A partir de A Lua de Caveiras, as histórias parecem formar uma sequência, coisa pouco comum na obra de Howard, que geralmente preferia escrever narrativas "soltas", sem se preocupar em seguir uma ordem cronológica. Desse conto em diante, o cenário é sempre o continente africano, que Kane desbrava sozinho, aparentemente sem outro objetivo a não ser obedecer a um impulso inexplicável que o faz ir sempre para o leste ― isto é, na direção do desconhecido, do inexplorado. Confesso que até pensei em criticar o fato de que os africanos nativos retratados nesta páginas parecem extremamente estereotipados, nada mais que a figura do "selvagem" tal como imaginada por europeus e norte-americanos com pouco ou nenhum conhecimento sobre os elementos humanos da África ― no máximo, há "bons" e "maus" selvagens. Mas optei por não fazer isso: quantos de nós podem dizer que realmente possuem um conhecimento ao menos razoável sobre as características e os costumes das tribos africanas? Mesmo para quem tenha interesse, essas não são informações de fácil acesso, nem sequer hoje, que dirá na época de Howard, então prefiro considerar que o cara fez o melhor que pôde.
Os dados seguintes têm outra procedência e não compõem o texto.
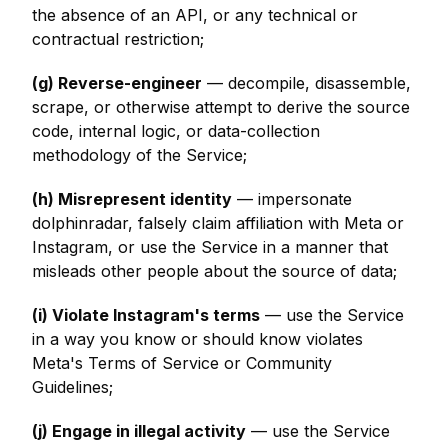
the absence of an API, or any technical or
contractual restriction;
(g) Reverse-engineer
— decompile, disassemble,
scrape, or otherwise attempt to derive the source
code, internal logic, or data-collection
methodology of the Service;
(h) Misrepresent identity
— impersonate
dolphinradar, falsely claim affiliation with Meta or
Instagram, or use the Service in a manner that
misleads other people about the source of data;
(i) Violate Instagram's terms
— use the Service
in a way you know or should know violates
Meta's Terms of Service or Community
Guidelines;
(j) Engage in illegal activity
— use the Service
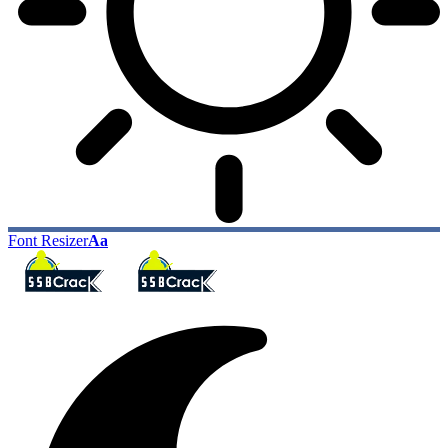
Font Resizer
Aa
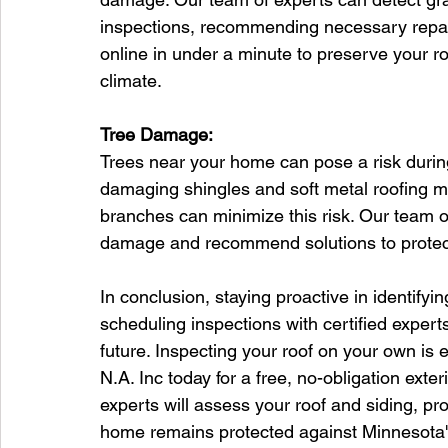
inspections, recommending necessary repair
online in under a minute to preserve your ro
climate.
Tree Damage:
Trees near your home can pose a risk during 
damaging shingles and soft metal roofing m
branches can minimize this risk. Our team of
damage and recommend solutions to protect
In conclusion, staying proactive in identif
scheduling inspections with certified experts 
future. Inspecting your roof on your own i
N.A. Inc today for a free, no-obligation exter
experts will assess your roof and siding, p
home remains protected against Minnesota's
Com Salomão Kane, Robert E. Howard conseguiu fundir, de forma eficiente, o terror e a aventura heroica, definindo um estilo muito pessoal, que se tornaria sua marca registrada e influenciaria muitos outros escritores ao longo das décadas seguintes. Ler As Fabulosas Aventuras… dá a fãs e não-fãs do autor a chance de compreender a tremenda injustiça do papel secundário ― na verdade, o semiesquecimento ― que foi o que restou aos outros heróis de Howard a partir do surgimento de Conan. Daí em diante, pouca gente quis saber deles, e, como os leitores não se interessavam, os editores, consequentemente, também não. Assim, Howard, que, como todo mundo, precisava ganhar o pão, teve que se curvar às exigências do mercado, de modo que, de 1932 até sua morte quatro anos depois, praticamente só escreveu sobre o cimério. Mesmo que, mais tarde, tenham sido resgatados, esses personagens e suas aventuras, ainda hoje, recebem muito menos atenção do que merecem, e é por isso que iniciativas como a da Saída de Emergência ao publicar este livro devem ser aplaudidas e prestigiadas. Quem achar, por favor, compre! Só assim podemos ter esperança de que tantos outros tesouros ocultos escritos pelo filho mais ilustre de Cross Plains possam continuar, aos poucos, vindo à luz.